Não era comum que os anciões me chamassem por esse nome. Quase sempre utilizavam entre si o pronome de tratamento específico que nos distinguia do resto da comunidade. Os demais nem a isso tinham direito. Geralmente usavam apelidos que remetiam a alguma referência natural para o caráter ou tipo físico da pessoa, nomes que eram utilizados apenas enquanto a comparação fosse válida, mas que também podiam durar mais do que uma vida, passando de pai para filho, ou para neto, e assim por diante. Assim eram os guerreiros da tribo, que nunca pareciam preocupados com nada além do que os jogos que criavam para se preparar para a próxima luta.

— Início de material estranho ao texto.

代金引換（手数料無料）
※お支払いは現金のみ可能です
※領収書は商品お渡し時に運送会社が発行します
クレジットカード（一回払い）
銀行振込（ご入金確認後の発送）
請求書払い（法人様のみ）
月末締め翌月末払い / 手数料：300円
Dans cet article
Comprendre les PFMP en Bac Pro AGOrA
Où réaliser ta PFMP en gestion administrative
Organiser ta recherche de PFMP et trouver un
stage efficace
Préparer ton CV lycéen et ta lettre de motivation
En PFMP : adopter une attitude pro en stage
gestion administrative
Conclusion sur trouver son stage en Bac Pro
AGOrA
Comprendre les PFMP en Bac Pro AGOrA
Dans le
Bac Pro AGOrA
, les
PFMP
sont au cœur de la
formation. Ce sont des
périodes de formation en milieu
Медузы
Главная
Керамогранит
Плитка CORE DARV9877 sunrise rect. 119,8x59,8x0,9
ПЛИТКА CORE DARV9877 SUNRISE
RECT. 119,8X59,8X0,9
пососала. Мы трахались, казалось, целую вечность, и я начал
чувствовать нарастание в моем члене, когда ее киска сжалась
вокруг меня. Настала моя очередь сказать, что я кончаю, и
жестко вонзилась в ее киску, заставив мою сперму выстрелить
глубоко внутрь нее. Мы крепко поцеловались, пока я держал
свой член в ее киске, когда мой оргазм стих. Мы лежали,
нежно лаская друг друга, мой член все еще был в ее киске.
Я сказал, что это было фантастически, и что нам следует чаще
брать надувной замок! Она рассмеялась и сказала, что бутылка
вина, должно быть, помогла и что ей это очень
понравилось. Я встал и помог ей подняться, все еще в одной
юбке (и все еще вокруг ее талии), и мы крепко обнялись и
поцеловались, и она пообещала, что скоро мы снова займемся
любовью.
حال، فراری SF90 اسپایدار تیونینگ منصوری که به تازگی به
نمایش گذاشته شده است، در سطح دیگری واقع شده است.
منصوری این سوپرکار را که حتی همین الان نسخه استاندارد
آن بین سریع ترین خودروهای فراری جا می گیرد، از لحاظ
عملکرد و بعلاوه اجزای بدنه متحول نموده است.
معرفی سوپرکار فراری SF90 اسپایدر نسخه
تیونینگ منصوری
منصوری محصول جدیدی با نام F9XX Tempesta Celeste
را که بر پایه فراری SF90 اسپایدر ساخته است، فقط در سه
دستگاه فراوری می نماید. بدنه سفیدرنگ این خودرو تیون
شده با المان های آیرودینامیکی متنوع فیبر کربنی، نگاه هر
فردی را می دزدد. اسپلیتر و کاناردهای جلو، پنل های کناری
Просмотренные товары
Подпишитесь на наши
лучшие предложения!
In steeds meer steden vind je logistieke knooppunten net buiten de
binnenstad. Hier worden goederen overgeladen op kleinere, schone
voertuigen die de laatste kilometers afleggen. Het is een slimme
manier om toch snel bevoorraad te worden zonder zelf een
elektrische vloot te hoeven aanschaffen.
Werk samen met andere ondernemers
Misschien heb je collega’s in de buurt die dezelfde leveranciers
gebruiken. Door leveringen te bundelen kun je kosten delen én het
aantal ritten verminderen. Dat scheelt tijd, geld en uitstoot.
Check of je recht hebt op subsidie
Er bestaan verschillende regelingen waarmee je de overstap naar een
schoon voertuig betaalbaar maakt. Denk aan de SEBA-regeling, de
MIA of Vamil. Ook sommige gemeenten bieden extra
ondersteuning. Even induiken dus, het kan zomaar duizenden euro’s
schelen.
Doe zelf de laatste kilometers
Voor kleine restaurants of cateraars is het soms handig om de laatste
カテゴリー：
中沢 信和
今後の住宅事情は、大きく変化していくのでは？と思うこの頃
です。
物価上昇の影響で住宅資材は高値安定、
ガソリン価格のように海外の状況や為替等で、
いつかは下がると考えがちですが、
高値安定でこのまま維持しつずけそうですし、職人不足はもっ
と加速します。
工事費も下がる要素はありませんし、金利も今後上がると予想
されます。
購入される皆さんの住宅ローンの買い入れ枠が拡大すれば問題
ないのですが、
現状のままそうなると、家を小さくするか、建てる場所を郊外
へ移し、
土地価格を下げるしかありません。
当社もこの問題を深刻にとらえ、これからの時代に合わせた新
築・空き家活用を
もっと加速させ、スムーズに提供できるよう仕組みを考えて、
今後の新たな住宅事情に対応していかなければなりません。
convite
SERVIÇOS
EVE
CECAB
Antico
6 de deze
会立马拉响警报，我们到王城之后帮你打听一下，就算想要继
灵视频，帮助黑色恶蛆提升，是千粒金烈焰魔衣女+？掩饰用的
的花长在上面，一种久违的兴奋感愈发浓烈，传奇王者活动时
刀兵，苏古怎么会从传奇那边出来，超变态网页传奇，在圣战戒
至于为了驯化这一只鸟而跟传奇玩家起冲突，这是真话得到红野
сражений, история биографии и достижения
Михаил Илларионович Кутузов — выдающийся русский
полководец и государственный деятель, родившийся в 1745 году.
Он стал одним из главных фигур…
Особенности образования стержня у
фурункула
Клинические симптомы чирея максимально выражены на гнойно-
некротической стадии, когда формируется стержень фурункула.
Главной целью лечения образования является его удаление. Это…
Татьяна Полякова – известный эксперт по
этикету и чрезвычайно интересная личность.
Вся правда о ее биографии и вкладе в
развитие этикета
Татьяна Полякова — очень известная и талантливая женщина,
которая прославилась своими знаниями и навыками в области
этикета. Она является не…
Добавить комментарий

Eu sempre entrava no salão comum do templo com a mesma expressão de contrição que tinha aprendido por imitação observando os mais velhos. Era um ótimo imitador. Talvez por isso tivesse sido escolhido entre as crianças da comunidade para morar com os sacerdotes, e aprender com eles os signos de pensamento que estou usando neste exato momento. Meu pai e minha mãe continuavam onde sempre estiveram, trabalhando nos campos de centeio. Acho que nem poderiam me reconhecer mais. Da linguagem, não dominavam nada além do que o necessário para a existência cotidiana, como a imensa maioria de nós. Mas eu sempre fui um bom imitador. A memória de minha mãe estava impregnada em mim, e por vezes eu imaginava que aqueles olhares trocados eram mais do que a reverência que os comuns prestavam aos membros das castas superiores.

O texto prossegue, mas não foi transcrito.